Clancey Houston: The Evolution of Healthcare in China
Steve Stine
|
July 5, 2017
This episode I’m joined by Clancey Houston, former CEO of China Healthcare Corporation and one of the foremost thinkers on China’s evolving healthcare landscape. As the debate on affordable healthcare rages in the United States, China too contemplates its healthcare future. This nation of nearly 1.4 billion is in a state of rapid transformation. The economy has been on a tear with China blowing past the US to become the world’s largest and most productive manufacturing center. But every economic expansion has its dark-side—or maybe several dark sides.
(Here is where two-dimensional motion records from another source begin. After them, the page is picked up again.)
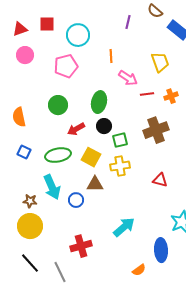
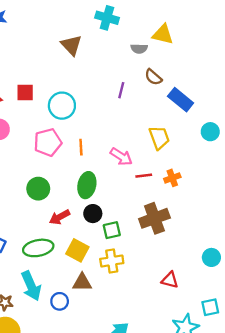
orange line: (111, 56) -> (81, 147), moved
red triangle: (160, 180) -> (170, 280), moved

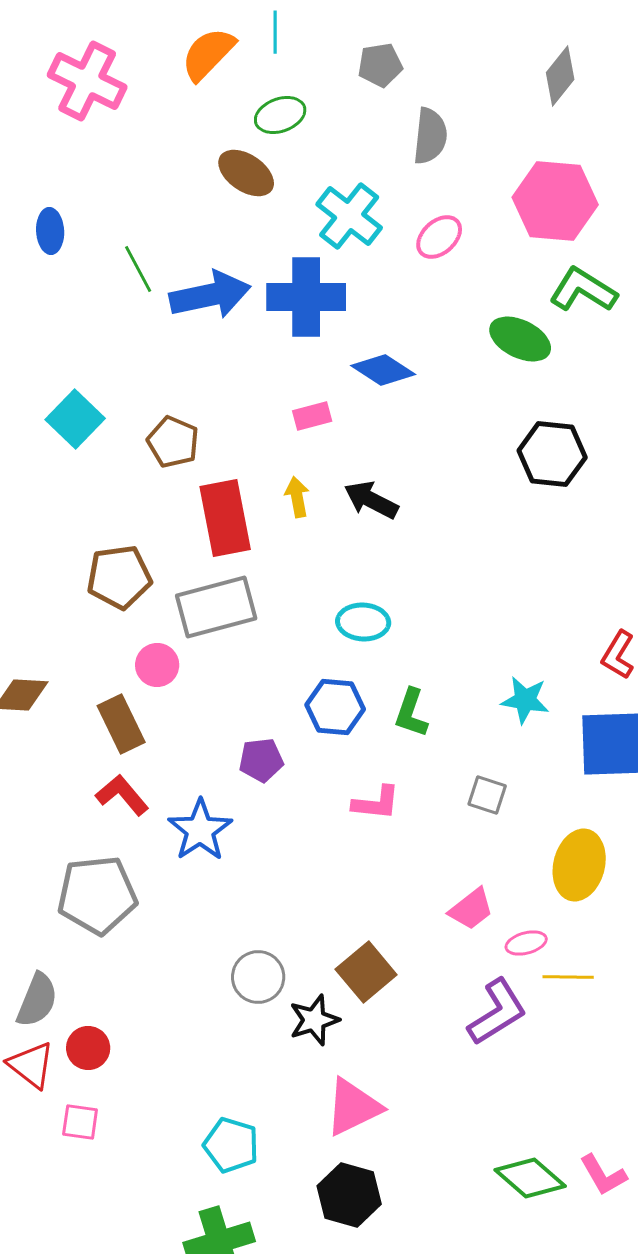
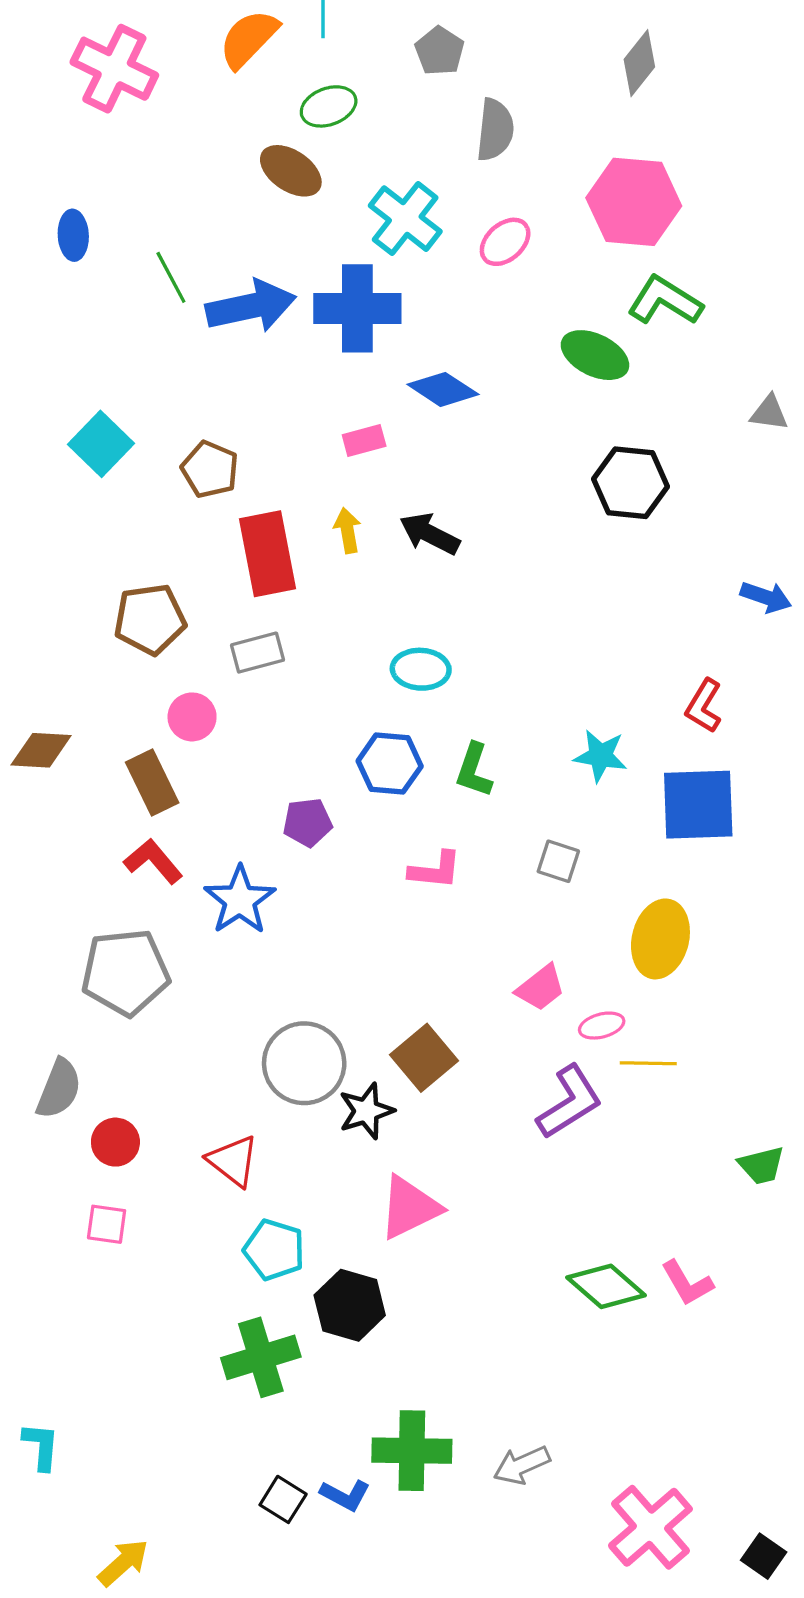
gray pentagon: (380, 65) -> (440, 51), turned -30
gray rectangle: (216, 607) -> (258, 653), size x0.6
gray circle: (258, 977) -> (304, 1063), size x1.4
red triangle: (31, 1065) -> (233, 1161), moved
black hexagon: (349, 1195) -> (350, 1305), moved

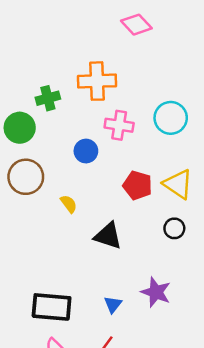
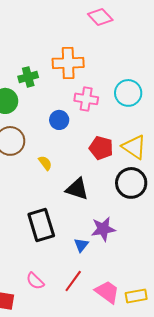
black circle: (174, 228) -> (131, 183), size x1.8
purple star: (156, 292) -> (103, 229), moved, turned -30
black rectangle: (52, 307) -> (41, 225), moved, turned 68

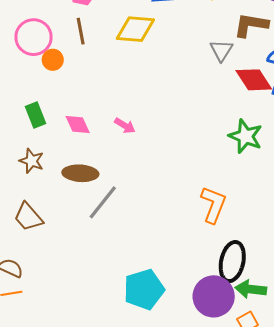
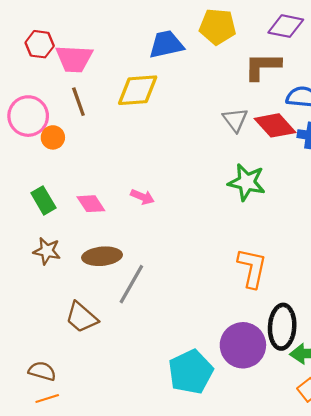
gray triangle: (221, 50) -> (235, 120), moved
green star: (245, 136) -> (247, 182), moved
brown trapezoid: (28, 217) -> (82, 317), moved
purple circle: (214, 296) -> (243, 345), moved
For China, urban overcrowding, economic disparity, and environmental decay are taking a toll. One of the sectors where we see that clearly is in health care. None of this has been lost on the Chinese government. According to a recent report by Deloitte, China will spend a projected $892 billion on healthcare by 2018. That’s less than a third of US healthcare spend on a population one-fourth the size of China. In short: demand for quality healthcare in China is off the charts. Until recently, public healthcare was a Chinese citizen’s only choice. Now, the floodgates are open for private investment and today, for-profit hospitals are springing up everywhere. As a former CEO of one of China’s new hospital ventures, Clancey has a unique vantage point on the country’s healthcare evolution. One note about the interview. There’s a bit of background noise. True to this program, I recorded this in the field, and this particular field was the bullet train from Shanghai to the capital of Beijing. It’s a twelve-hundred-kilometer (or 745 mile) journey and we traveled at 350KM/H (or 217 miles per hour). For five hours we reclined in our Business class seats intermittently talking and watching the Chinese landscape fly by.